- [Work order]: In the records below, some lines hold the word "chevron". Copy each of those lines.

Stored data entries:
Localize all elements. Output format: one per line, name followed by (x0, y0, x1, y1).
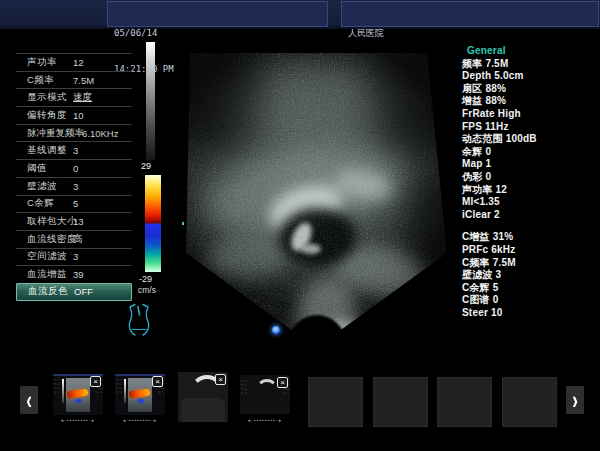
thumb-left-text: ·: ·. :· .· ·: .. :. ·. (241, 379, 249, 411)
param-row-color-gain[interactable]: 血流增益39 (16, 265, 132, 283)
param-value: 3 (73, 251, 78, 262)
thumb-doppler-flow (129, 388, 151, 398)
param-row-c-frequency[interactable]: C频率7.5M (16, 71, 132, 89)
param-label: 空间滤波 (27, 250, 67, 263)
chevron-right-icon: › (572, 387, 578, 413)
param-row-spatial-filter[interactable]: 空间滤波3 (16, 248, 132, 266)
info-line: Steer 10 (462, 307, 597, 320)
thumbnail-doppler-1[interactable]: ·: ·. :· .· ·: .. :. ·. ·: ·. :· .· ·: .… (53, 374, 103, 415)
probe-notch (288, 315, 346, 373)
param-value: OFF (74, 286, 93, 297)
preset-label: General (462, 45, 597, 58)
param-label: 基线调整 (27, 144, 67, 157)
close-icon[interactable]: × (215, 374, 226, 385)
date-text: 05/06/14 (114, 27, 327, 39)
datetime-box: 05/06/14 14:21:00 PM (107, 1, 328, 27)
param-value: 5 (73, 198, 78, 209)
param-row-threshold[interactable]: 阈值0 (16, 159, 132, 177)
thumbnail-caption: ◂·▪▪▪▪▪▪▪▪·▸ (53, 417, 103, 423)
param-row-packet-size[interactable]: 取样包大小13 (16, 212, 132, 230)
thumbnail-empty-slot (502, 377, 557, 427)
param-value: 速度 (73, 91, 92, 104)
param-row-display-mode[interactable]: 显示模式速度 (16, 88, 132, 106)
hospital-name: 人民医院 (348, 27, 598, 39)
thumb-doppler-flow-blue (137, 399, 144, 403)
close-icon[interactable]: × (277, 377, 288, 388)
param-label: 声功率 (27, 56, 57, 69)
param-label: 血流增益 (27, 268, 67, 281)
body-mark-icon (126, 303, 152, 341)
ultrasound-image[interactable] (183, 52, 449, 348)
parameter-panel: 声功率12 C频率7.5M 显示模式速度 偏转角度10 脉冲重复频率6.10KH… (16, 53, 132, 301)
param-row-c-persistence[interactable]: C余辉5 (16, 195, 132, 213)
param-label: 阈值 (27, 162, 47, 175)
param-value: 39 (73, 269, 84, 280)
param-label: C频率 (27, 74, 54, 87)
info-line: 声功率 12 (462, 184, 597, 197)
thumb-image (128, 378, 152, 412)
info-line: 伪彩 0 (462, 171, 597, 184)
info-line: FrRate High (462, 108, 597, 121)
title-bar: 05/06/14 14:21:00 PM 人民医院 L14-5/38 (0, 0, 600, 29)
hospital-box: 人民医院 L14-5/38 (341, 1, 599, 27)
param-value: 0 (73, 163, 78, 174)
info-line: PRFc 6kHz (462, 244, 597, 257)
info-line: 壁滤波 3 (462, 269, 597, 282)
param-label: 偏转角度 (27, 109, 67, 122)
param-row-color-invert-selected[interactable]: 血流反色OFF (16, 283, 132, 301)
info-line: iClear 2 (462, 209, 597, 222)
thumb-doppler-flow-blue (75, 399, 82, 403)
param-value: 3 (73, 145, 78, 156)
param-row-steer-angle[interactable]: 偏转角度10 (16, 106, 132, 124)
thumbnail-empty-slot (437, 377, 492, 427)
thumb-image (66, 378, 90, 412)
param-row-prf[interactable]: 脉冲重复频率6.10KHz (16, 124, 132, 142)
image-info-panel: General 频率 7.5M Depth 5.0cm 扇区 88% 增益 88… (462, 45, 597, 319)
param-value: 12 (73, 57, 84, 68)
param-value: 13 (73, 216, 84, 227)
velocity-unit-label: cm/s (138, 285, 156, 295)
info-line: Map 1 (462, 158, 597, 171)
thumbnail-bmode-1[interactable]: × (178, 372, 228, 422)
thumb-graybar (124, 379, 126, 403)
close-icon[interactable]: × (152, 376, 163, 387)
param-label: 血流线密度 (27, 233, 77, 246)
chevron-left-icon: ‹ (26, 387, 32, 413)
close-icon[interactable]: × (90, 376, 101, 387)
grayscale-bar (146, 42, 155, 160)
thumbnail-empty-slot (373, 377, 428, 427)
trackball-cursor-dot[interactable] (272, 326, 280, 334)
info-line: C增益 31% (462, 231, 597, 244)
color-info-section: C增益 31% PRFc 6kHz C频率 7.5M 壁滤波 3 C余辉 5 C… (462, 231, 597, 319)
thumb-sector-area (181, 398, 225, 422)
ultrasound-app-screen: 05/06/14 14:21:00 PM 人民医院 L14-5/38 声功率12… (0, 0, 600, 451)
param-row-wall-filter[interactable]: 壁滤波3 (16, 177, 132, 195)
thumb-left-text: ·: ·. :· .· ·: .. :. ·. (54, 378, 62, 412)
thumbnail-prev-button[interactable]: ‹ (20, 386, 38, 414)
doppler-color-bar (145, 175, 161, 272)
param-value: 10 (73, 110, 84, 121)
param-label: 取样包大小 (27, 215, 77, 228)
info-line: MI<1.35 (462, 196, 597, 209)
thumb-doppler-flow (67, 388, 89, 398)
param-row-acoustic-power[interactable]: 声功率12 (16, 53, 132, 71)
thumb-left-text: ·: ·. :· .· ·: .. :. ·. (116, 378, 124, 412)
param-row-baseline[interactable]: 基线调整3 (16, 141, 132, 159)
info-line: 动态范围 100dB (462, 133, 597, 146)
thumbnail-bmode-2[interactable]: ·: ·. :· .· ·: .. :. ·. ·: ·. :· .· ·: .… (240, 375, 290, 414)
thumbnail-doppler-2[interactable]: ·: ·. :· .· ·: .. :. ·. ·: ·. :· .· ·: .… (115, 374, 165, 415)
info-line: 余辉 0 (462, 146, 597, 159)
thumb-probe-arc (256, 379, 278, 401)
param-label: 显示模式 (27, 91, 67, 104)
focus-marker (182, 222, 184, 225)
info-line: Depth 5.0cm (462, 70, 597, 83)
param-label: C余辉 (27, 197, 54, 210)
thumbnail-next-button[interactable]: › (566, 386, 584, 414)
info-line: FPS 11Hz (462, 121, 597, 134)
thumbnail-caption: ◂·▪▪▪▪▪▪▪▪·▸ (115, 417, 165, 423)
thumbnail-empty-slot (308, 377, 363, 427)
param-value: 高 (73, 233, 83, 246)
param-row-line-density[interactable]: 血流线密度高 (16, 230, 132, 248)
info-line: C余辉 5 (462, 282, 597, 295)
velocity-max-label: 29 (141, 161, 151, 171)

- [Completed exercise]:
chevron-right-icon: › (572, 387, 578, 413)
chevron-left-icon: ‹ (26, 387, 32, 413)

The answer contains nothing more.